Data.
·····

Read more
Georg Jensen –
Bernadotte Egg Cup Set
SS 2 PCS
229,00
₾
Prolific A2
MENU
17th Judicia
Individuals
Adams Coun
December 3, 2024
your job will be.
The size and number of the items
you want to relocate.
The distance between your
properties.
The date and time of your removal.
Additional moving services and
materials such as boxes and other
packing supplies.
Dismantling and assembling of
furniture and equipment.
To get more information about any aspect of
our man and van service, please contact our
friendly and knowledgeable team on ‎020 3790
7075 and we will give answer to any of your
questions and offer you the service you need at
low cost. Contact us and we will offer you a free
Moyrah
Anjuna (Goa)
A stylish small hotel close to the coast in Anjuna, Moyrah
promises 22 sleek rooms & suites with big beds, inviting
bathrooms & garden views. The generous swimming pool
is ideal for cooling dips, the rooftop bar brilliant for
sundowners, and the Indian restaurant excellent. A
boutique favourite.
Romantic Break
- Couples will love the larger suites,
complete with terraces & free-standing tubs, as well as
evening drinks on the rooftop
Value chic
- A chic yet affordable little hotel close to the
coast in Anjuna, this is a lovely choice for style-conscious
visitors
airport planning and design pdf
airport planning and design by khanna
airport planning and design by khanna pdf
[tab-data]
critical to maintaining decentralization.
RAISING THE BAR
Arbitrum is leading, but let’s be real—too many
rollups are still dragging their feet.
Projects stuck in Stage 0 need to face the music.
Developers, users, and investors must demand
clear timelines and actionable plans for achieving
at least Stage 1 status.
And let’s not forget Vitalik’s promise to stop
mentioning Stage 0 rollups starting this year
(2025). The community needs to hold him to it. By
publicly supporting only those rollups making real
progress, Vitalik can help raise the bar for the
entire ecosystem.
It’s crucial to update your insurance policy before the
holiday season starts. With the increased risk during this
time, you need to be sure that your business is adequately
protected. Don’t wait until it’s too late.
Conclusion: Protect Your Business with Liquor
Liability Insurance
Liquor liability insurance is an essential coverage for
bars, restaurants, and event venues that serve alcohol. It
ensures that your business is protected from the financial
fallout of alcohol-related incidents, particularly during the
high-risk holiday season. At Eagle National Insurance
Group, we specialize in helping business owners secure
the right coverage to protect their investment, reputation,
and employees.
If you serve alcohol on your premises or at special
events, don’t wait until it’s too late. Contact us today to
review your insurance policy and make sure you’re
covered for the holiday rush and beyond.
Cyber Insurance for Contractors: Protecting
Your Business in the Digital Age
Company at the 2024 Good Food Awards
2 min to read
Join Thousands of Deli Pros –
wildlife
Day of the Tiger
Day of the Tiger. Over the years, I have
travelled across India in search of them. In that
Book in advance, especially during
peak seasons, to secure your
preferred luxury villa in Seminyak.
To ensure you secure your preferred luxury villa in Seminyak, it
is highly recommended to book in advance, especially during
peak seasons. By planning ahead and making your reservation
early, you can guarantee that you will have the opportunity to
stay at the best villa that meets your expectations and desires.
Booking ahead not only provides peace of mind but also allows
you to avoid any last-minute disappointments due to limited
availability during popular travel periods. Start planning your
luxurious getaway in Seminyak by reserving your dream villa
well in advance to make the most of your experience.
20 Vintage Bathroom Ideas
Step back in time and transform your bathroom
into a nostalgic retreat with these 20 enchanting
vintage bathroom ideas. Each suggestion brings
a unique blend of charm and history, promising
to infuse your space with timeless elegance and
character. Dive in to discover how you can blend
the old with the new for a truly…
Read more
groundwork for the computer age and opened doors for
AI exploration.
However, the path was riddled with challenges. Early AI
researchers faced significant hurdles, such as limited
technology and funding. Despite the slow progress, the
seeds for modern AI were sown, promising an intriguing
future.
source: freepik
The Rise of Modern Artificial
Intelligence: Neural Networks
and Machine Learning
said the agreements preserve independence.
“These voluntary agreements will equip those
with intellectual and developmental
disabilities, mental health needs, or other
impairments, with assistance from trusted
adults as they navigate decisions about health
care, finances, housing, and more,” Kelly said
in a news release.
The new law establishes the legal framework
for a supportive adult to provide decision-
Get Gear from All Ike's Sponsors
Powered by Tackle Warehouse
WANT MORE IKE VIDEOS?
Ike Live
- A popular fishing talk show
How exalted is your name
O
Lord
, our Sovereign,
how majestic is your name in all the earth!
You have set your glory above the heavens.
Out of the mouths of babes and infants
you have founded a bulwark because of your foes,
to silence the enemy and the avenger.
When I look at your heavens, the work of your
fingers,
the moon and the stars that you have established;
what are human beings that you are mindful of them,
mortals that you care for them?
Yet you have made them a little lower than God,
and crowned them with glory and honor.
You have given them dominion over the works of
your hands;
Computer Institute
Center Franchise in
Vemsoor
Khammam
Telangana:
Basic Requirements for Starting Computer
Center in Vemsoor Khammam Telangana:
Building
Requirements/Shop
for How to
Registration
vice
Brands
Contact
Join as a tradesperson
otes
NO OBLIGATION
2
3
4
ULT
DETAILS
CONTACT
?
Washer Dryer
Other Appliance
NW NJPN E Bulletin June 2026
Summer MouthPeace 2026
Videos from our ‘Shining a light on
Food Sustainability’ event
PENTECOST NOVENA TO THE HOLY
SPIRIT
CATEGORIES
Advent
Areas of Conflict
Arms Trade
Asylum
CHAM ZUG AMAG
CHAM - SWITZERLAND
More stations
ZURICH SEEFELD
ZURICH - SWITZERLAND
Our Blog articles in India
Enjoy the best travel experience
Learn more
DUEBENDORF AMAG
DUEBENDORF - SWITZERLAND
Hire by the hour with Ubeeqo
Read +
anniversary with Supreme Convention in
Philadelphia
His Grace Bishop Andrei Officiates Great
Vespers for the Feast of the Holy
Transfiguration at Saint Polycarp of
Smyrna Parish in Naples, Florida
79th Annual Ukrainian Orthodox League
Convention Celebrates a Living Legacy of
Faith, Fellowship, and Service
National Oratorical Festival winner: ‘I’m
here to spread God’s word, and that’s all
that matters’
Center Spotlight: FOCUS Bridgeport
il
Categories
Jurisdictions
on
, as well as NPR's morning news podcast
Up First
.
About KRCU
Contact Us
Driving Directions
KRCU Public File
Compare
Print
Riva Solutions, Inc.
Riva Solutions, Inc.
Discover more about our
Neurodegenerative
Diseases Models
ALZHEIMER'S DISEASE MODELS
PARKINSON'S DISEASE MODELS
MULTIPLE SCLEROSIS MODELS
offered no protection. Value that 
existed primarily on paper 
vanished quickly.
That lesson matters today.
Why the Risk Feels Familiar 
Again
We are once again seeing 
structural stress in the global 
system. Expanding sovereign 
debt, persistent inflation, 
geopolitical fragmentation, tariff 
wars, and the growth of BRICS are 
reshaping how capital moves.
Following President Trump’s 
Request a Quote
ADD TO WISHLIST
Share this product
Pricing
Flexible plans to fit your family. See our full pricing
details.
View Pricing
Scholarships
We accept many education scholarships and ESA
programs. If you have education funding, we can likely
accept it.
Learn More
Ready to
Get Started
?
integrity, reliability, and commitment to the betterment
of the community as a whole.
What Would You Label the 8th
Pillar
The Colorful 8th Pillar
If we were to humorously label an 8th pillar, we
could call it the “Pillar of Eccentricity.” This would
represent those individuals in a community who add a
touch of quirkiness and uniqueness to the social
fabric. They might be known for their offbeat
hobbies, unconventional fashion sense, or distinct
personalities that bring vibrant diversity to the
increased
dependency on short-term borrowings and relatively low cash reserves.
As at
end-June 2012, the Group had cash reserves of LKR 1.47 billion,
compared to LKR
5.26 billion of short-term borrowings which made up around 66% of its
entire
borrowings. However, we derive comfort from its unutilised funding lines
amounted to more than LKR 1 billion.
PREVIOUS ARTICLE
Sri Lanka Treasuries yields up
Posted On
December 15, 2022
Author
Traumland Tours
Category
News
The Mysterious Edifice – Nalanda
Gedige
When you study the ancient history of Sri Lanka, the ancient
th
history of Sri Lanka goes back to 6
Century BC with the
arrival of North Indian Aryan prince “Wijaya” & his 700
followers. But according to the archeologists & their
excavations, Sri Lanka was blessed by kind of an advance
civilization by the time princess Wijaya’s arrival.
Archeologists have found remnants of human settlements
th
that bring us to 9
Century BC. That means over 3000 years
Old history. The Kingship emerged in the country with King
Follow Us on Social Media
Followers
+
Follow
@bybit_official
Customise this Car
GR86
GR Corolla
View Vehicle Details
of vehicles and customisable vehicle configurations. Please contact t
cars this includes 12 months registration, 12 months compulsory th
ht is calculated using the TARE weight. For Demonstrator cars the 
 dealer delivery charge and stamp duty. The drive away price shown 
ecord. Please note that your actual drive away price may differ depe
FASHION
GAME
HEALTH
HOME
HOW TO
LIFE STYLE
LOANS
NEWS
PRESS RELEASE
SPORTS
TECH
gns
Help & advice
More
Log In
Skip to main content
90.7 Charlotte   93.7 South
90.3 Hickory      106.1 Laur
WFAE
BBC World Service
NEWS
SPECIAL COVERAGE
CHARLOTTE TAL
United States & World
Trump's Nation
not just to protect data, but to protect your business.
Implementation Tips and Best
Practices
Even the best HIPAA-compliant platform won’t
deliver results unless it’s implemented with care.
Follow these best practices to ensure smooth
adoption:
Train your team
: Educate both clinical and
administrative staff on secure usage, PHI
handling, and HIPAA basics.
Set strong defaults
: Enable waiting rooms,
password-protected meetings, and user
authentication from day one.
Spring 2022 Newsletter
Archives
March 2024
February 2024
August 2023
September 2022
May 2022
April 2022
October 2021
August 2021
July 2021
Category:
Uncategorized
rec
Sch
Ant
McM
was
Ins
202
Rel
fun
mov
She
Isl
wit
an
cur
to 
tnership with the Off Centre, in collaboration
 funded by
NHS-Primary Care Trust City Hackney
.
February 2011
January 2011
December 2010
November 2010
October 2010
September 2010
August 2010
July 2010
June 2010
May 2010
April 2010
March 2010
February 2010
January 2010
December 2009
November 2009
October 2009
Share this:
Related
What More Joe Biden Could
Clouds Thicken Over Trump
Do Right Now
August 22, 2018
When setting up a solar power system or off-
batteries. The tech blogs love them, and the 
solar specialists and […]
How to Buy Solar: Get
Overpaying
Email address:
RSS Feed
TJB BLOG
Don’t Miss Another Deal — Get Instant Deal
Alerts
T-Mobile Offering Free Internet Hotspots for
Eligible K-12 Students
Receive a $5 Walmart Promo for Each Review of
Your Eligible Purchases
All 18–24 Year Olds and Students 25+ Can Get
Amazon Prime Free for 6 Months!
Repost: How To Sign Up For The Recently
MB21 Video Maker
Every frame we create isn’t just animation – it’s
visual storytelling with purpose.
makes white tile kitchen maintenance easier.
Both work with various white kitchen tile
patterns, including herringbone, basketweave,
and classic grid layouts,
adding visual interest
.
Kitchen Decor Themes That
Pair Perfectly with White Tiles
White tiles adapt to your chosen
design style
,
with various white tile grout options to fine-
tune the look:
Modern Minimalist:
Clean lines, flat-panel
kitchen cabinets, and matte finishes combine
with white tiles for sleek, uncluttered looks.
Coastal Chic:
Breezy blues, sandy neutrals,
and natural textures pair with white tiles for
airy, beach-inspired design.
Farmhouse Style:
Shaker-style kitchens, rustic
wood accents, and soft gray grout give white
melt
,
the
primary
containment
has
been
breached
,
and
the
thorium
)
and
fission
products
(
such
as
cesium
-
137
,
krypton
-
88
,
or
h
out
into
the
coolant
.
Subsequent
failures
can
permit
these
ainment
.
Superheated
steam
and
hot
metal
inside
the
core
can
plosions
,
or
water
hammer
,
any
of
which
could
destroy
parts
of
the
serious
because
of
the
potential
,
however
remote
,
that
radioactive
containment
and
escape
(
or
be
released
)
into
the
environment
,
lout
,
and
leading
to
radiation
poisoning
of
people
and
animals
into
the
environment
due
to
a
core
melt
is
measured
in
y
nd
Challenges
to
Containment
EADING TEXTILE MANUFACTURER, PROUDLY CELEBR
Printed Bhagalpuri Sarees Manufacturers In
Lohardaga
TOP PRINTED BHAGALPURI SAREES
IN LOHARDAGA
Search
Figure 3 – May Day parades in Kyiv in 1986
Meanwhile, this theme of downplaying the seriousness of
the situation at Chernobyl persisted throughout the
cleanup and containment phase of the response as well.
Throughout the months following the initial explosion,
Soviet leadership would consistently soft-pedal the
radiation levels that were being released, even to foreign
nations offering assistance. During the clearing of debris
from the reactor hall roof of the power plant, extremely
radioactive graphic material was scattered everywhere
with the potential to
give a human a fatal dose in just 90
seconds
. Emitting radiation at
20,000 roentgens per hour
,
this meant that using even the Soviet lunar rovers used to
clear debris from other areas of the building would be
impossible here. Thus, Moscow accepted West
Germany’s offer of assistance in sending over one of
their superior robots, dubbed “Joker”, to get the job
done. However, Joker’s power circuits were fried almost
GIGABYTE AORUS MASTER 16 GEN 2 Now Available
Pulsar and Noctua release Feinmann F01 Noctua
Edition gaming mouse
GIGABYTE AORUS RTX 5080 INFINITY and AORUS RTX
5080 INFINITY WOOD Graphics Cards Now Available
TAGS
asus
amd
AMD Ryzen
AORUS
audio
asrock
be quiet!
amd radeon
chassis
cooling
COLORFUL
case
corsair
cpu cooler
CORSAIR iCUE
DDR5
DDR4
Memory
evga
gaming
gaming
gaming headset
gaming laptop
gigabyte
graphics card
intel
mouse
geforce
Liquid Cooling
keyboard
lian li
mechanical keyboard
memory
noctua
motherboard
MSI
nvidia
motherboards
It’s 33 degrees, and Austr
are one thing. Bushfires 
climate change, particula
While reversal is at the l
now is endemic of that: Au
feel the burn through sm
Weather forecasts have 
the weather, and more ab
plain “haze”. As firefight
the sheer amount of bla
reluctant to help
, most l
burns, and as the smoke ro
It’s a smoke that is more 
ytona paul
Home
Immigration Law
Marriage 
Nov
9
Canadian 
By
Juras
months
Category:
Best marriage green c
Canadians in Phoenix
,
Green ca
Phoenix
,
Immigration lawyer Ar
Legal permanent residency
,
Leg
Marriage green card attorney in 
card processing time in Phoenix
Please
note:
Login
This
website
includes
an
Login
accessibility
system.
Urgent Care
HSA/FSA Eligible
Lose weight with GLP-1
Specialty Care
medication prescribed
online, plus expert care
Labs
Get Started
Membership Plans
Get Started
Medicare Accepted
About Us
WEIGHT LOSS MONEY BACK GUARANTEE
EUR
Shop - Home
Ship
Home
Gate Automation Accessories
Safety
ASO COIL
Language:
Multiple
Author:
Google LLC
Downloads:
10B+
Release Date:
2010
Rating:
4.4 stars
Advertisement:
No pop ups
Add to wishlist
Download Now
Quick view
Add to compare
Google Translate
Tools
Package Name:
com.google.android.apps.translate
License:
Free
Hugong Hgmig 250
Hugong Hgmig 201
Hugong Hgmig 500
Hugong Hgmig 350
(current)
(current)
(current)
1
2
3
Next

·····

Problem details. Your answer should be the exact lines above from the one with "AI exploration." through the one with "Food Sustainability’ event", both included, and nothing besides.

Response area.
AI exploration.
However, the path was riddled with challenges. Early AI
researchers faced significant hurdles, such as limited
technology and funding. Despite the slow progress, the
seeds for modern AI were sown, promising an intriguing
future.
source: freepik
The Rise of Modern Artificial
Intelligence: Neural Networks
and Machine Learning
said the agreements preserve independence.
“These voluntary agreements will equip those
with intellectual and developmental
disabilities, mental health needs, or other
impairments, with assistance from trusted
adults as they navigate decisions about health
care, finances, housing, and more,” Kelly said
in a news release.
The new law establishes the legal framework
for a supportive adult to provide decision-
Get Gear from All Ike's Sponsors
Powered by Tackle Warehouse
WANT MORE IKE VIDEOS?
Ike Live
- A popular fishing talk show
How exalted is your name
O
Lord
, our Sovereign,
how majestic is your name in all the earth!
You have set your glory above the heavens.
Out of the mouths of babes and infants
you have founded a bulwark because of your foes,
to silence the enemy and the avenger.
When I look at your heavens, the work of your
fingers,
the moon and the stars that you have established;
what are human beings that you are mindful of them,
mortals that you care for them?
Yet you have made them a little lower than God,
and crowned them with glory and honor.
You have given them dominion over the works of
your hands;
Computer Institute
Center Franchise in
Vemsoor
Khammam
Telangana:
Basic Requirements for Starting Computer
Center in Vemsoor Khammam Telangana:
Building
Requirements/Shop
for How to
Registration
vice
Brands
Contact
Join as a tradesperson
otes
NO OBLIGATION
2
3
4
ULT
DETAILS
CONTACT
?
Washer Dryer
Other Appliance
NW NJPN E Bulletin June 2026
Summer MouthPeace 2026
Videos from our ‘Shining a light on
Food Sustainability’ event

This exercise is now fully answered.